Verbatim output of the lines below is required, with the images omitted.

Stored data entries
------------------------------------------------------------------------

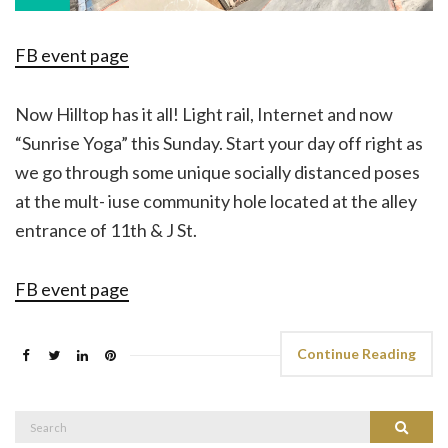
FB event page
Now Hilltop has it all! Light rail, Internet and now
“Sunrise Yoga” this Sunday. Start your day off right as
we go through some unique socially distanced poses
at the mult- iuse community hole located at the alley
entrance of 11th & J St.
FB event page
Continue Reading
Search
Search
for:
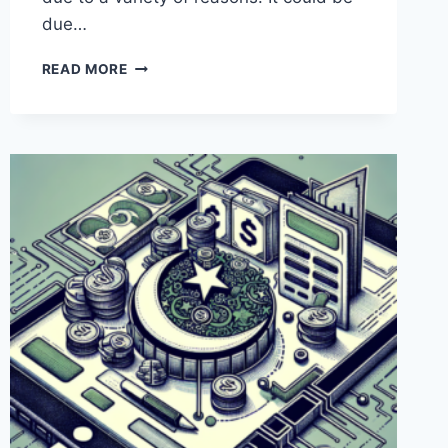
due…
WHY
READ MORE
IS
PAYONEER
NOT
WORKING
IN
PAKISTAN?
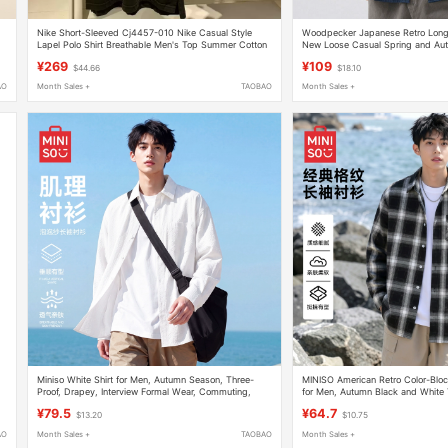
Nike Short-Sleeved Cj4457-010 Nike Casual Style
Woodpecker Japanese Retro Long-
Lapel Polo Shirt Breathable Men's Top Summer Cotton
New Loose Casual Spring and Aut
Work Shirt Jacket
¥269
¥109
$44.66
$18.10
AO
Month Sales +
TAOBAO
Month Sales +
Miniso White Shirt for Men, Autumn Season, Three-
MINISO American Retro Color-Bloc
Proof, Drapey, Interview Formal Wear, Commuting,
for Men, Autumn Black and White
Loose Fit, Large Size, Long-Sleeve Shirt Y
Collar Jacket Y
¥79.5
¥64.7
$13.20
$10.75
AO
Month Sales +
TAOBAO
Month Sales +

------------------------------------------------------------------------

■ **Answer below**:
FB event page
Now Hilltop has it all! Light rail, Internet and now
“Sunrise Yoga” this Sunday. Start your day off right as
we go through some unique socially distanced poses
at the mult- iuse community hole located at the alley
entrance of 11th & J St.
FB event page
Continue Reading
Search
Search
for:
due…
WHY
READ MORE
IS
PAYONEER
NOT
WORKING
IN
PAKISTAN?
Nike Short-Sleeved Cj4457-010 Nike Casual Style
Woodpecker Japanese Retro Long-
Lapel Polo Shirt Breathable Men's Top Summer Cotton
New Loose Casual Spring and Aut
Work Shirt Jacket
¥269
¥109
$44.66
$18.10
AO
Month Sales +
TAOBAO
Month Sales +
Miniso White Shirt for Men, Autumn Season, Three-
MINISO American Retro Color-Bloc
Proof, Drapey, Interview Formal Wear, Commuting,
for Men, Autumn Black and White
Loose Fit, Large Size, Long-Sleeve Shirt Y
Collar Jacket Y
¥79.5
¥64.7
$13.20
$10.75
AO
Month Sales +
TAOBAO
Month Sales +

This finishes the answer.